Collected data
=== Begin Enclosure ===

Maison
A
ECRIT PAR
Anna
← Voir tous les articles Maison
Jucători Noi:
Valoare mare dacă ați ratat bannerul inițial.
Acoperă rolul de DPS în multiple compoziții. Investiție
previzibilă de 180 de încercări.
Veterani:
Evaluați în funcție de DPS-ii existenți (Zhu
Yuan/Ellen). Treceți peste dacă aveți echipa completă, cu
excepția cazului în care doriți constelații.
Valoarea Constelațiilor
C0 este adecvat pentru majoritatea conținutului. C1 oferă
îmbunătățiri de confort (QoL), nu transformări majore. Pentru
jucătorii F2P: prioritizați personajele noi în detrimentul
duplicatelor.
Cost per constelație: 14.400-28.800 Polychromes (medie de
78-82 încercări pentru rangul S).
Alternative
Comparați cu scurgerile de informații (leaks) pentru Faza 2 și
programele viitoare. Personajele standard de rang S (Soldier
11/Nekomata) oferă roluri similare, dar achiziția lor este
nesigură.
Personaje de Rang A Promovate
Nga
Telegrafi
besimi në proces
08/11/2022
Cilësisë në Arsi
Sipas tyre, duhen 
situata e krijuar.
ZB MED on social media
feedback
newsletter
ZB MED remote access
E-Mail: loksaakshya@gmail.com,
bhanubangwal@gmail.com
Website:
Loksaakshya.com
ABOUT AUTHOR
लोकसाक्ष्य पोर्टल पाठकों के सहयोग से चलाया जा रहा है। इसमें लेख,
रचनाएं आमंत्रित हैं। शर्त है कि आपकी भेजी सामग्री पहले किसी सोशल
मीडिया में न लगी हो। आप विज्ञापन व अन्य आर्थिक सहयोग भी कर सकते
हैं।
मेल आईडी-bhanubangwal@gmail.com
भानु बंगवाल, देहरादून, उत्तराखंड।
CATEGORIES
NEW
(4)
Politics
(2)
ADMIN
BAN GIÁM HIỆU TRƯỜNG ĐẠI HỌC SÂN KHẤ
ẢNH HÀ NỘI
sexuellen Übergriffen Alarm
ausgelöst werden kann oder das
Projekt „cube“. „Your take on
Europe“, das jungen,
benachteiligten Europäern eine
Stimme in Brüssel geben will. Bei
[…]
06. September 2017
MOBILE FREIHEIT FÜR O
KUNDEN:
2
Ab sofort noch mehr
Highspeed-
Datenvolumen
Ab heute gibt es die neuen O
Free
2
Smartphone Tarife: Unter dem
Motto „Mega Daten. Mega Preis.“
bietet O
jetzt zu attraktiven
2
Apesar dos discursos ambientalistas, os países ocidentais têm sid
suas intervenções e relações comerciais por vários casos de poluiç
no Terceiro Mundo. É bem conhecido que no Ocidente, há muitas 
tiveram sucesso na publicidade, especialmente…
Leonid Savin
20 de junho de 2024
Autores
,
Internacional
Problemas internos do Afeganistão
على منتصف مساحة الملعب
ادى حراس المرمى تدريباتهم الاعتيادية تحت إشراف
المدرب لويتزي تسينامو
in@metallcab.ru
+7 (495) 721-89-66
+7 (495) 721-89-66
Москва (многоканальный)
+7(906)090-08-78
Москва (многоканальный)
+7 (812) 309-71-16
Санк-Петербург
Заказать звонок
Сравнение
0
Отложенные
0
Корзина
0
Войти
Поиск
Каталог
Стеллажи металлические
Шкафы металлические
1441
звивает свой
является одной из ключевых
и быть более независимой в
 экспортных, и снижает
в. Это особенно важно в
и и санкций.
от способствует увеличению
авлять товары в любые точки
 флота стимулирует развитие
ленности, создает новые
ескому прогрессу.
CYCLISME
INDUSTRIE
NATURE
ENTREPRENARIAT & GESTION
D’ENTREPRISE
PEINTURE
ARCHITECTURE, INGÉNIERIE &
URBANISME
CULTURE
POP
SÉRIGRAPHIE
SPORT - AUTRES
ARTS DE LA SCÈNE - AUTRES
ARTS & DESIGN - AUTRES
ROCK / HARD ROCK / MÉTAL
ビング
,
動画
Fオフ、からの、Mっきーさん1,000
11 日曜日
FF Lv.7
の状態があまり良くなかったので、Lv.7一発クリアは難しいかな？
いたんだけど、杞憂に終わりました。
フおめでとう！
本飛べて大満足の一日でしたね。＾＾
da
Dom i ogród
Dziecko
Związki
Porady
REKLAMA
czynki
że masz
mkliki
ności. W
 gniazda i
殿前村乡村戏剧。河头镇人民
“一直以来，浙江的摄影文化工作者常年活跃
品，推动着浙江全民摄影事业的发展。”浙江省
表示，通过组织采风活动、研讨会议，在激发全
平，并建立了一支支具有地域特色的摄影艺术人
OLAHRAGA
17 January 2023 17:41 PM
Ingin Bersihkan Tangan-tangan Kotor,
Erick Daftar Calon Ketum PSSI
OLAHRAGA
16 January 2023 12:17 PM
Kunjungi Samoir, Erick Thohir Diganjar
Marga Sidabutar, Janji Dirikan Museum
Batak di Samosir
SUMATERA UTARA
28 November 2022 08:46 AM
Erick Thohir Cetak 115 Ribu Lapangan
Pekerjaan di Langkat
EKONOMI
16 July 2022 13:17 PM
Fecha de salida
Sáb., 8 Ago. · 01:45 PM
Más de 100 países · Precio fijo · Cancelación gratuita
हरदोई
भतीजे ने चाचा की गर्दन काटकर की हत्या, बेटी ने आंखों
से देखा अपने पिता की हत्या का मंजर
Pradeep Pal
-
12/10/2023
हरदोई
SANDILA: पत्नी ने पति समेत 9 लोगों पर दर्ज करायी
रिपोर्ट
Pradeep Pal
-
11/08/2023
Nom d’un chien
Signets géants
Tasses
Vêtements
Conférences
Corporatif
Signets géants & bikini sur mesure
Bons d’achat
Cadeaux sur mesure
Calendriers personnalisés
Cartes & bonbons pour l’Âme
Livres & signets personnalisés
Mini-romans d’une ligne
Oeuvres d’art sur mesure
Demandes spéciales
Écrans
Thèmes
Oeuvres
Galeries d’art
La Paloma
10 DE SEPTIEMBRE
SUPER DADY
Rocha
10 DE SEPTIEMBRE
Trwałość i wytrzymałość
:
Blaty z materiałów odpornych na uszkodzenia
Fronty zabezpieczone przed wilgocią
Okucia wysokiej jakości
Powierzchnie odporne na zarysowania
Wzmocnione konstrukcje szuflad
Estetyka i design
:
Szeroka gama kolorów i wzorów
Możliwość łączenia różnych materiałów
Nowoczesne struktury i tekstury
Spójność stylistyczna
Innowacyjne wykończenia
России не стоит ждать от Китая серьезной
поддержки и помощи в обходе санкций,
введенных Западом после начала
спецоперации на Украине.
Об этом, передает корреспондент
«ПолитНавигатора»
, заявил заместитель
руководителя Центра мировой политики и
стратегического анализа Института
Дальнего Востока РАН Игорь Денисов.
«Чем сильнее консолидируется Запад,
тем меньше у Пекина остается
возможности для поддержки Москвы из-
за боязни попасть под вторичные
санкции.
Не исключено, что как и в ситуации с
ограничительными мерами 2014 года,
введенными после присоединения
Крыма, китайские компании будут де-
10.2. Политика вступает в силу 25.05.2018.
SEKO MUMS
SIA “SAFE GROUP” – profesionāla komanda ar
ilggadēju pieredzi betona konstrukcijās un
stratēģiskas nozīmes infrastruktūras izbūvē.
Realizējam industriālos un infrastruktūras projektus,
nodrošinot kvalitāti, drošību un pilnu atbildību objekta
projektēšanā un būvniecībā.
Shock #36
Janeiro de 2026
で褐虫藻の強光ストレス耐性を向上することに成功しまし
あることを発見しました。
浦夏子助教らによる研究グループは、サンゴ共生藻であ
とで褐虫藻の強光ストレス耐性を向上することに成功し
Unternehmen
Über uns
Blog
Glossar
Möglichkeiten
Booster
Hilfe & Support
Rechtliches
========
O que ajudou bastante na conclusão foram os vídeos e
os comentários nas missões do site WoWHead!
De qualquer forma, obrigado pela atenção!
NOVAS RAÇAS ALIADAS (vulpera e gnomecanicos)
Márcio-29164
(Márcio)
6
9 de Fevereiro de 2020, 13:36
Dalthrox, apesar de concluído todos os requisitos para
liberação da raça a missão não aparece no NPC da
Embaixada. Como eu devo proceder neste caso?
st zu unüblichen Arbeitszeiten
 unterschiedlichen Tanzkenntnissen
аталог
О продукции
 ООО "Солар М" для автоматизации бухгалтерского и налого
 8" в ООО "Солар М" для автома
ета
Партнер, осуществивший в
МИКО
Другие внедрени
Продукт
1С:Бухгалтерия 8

=== End Enclosure ===

Pick out every line above that holds the word "mesure" and copy it.

SOLUTION BELOW:
Signets géants & bikini sur mesure
Cadeaux sur mesure
Oeuvres d’art sur mesure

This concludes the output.